Imprint: No Exit Press

Category: Crime and mystery fiction

The Dogs Of Winter

Kem Nunn

Out of the blue Jack Fletcher, a former hot-shot surf photographer now surviving on hack work, cheap beer and muscle relaxants, gets a call from the surfing magazine he worked for back in his glory days. Assigned to photograph Drew Harmon surfing the remote reef known as ‘Heart Attacks’, the photographer can’t quite believe his luck: both the surfer and the wave are the stuff of legend, and mean a ticket back into the big time.

With two young surf punks in tow, Fletcher heads off for the grim wilderness of Northern California, and the Indian territory where Harmon now lives with his half-mad wife Kendra, who roams the woods at night wearing the clothes of a murdered girl. This is not what Jack had expected, and things get worse.
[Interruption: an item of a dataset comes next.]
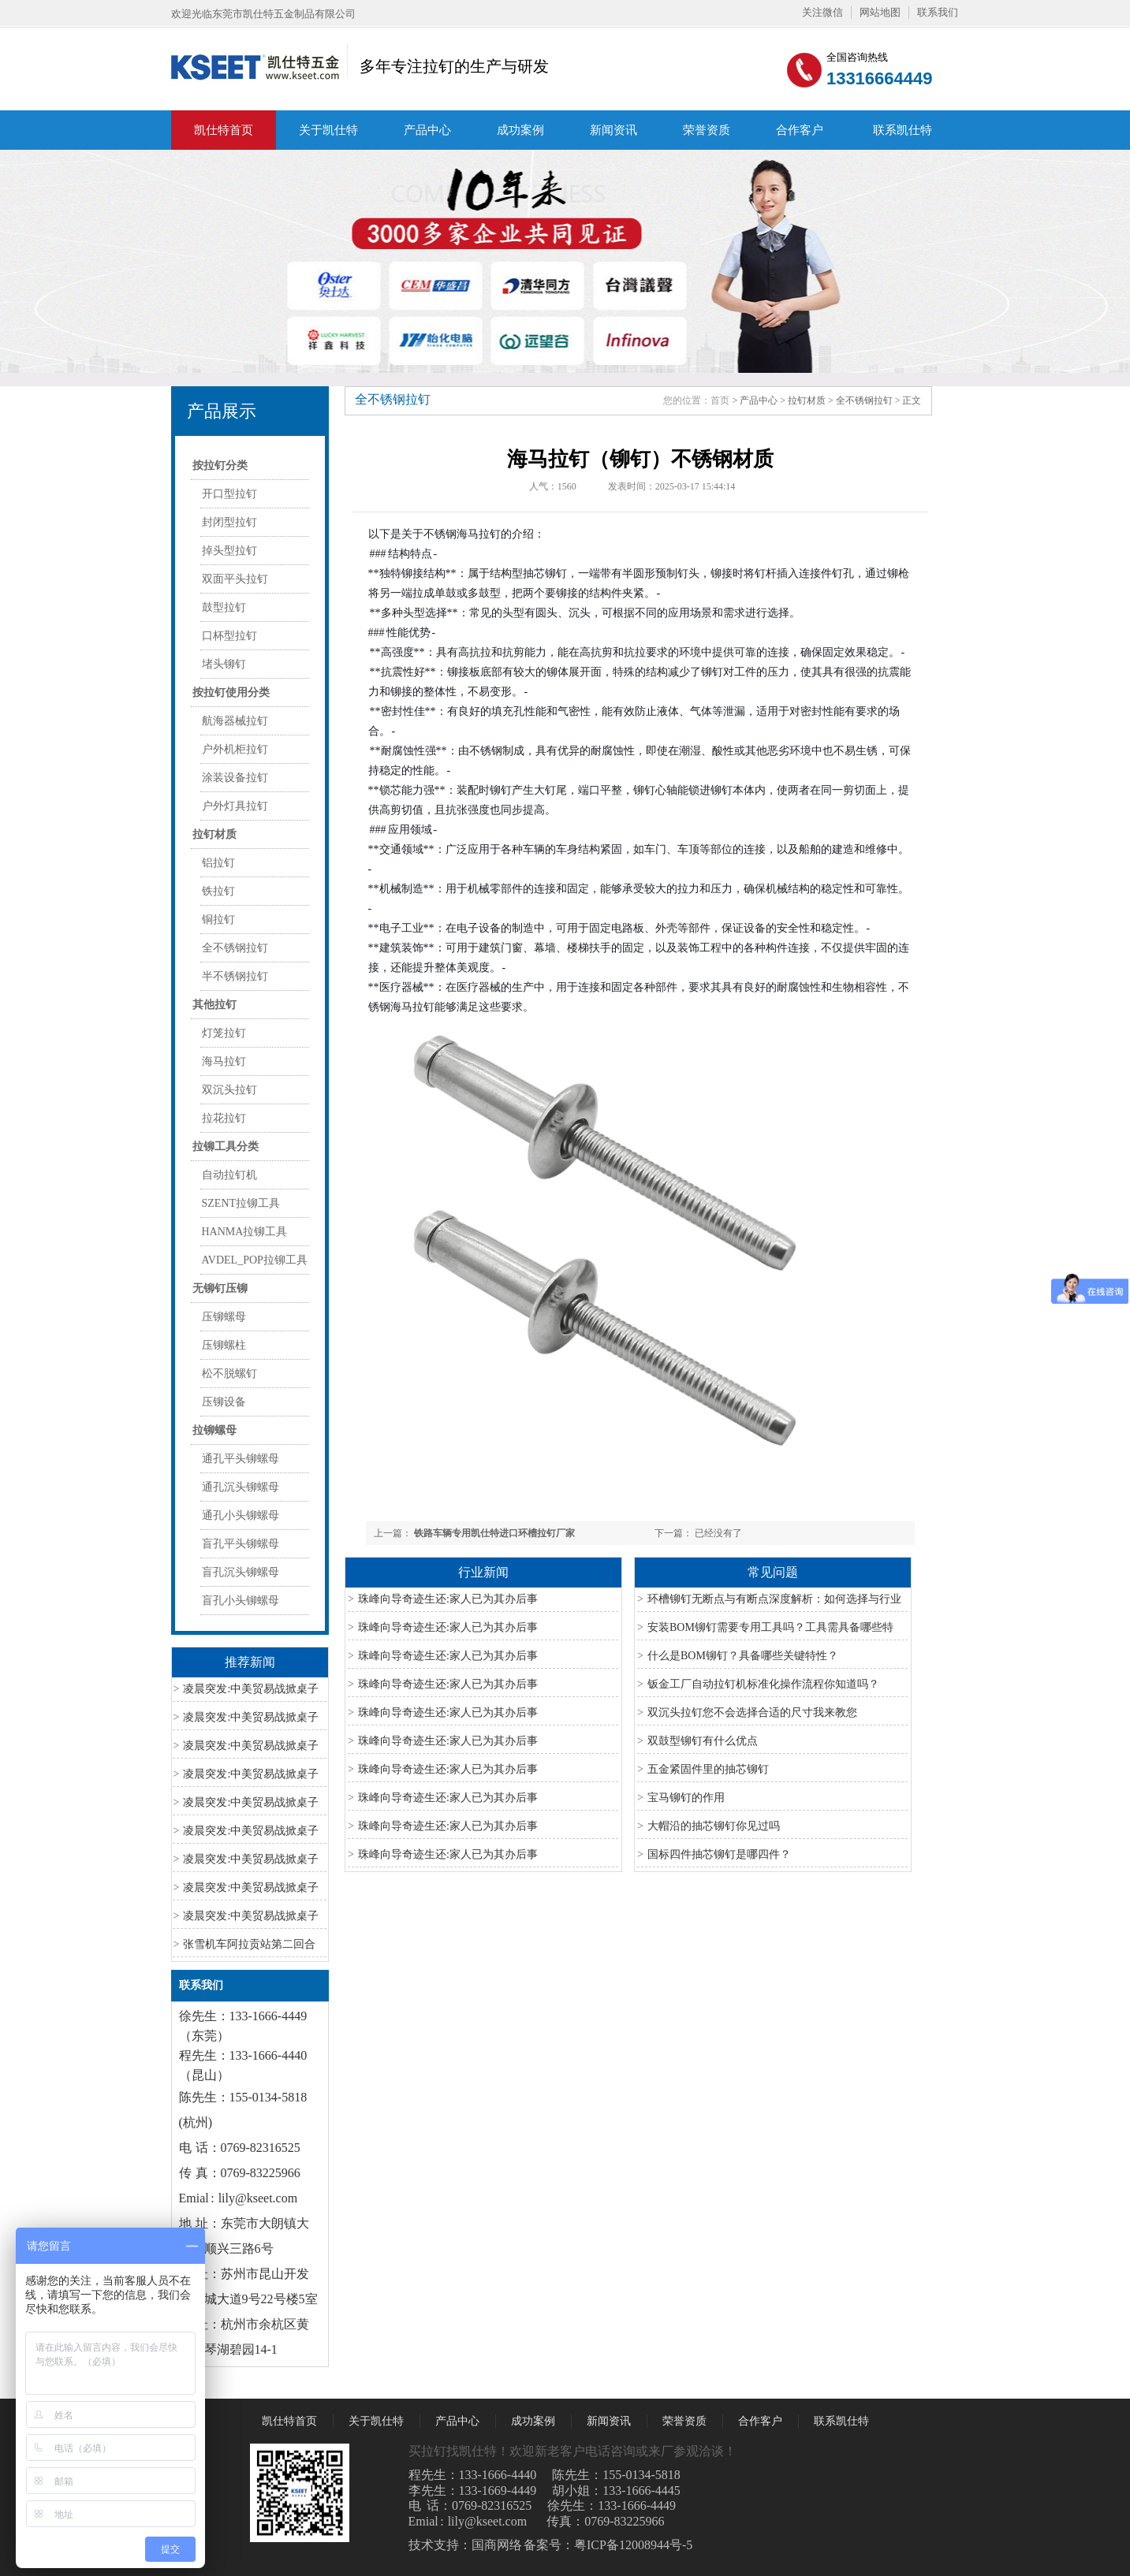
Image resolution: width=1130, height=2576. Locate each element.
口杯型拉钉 (229, 636)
To reach the fabled Heart Attacks and ride the winter waves Harmon, Fletcher and the punks must cross the tract of blasted headland known to the local Hupa, Yurok and Tolowan Indians as ‘The Devil’s Hoof’. When a child dies in an accident, the white men are blamed; the Indians, swearing vengeance, kidnap and brutalise Kendra, then set off to kill the surfers.

In this desolate wasteland the search for the perfect wave becomes a quest for survival, as events lead inevitably to their final, tragic climax.

Hardback

RRP: £12.00

ISBN: 9781901982503

Published: December 3, 1998

Extent: 370 pages

Paperback

RRP: £9.99

ISBN: 9781901982350

Published: June 14, 2004

Extent: 364 pages

Ebook

RRP: £4.99

ISBN: 9780857302557

Published: December 13, 2018

Reviews

If Elmore Leonard and Cormac McCarthy had teamed up to write a surf novel, they might have produced The Dogs of Winter… Nunn does a masterful job of driving this… potboiler to its climax… By the time the sea foam clears, Nunn has added a modern-day adventure sport to the long list of literary confrontations between man and nature-a very twentieth-century version of a struggle once played out in tales of pioneering, exploration, and the harpooning of great white whales

The Village Voice

Terrific… And what a story it is: deftly, beautifully plotted… Nunn has written something truly powerful; to say this book is about surfing is to say The Sun Also Rises is about bullfighting. He has made the sport a metaphor for life lived at its edges, at its most intense. This is a fine, strong novel; if there’s justice in the world, it will give Nunn the reputation he deserves

Men's Journal

Like all great books, The Dogs of Winter operates on several levels of meaning-along with the page-turning suspense… Nunn trusts the tools of his trade above all else, and The Dogs of Winter is his triumph and our treasure, a mature, ambitious, highly readable masterpiece

Agenda

Stunning… extraordinary… compelling, violent, and very American… The Dogs of Winter has enough story to keep a reader on the edge of his seat for days on end… an amazing book

BookPage

Nunn’s secret in ruling this small domain is to combine surfing with something more deserving of a spun yarn. In The Dogs of Winter, spiritually possessed Indian lands just happen to border a legendary northern California surfing spot. But there are no endless summers or dances with wolves for Nunn; his creaky old surfers numb themselves on pills and beer, and his Indians litter from pickup trucks

Newsweek

Kem Nunn

Kem Nunn is a third-generation Californian whose previous novels include The Dogs of Winter, Pomona Queen, Unassigned Territory, and Tapping the Source, which was the basis of the film Point Break. Tijuana Straits won the Los Angeles Times Book Award. His latest novel, Chance, was recently made into a major TV series starring Hugh Laurie and Gretchen Mol. He lives in Southern California, where he also writes screenplays for television and film including John from Cincinnati, Deadwood and Sons of Anarchy.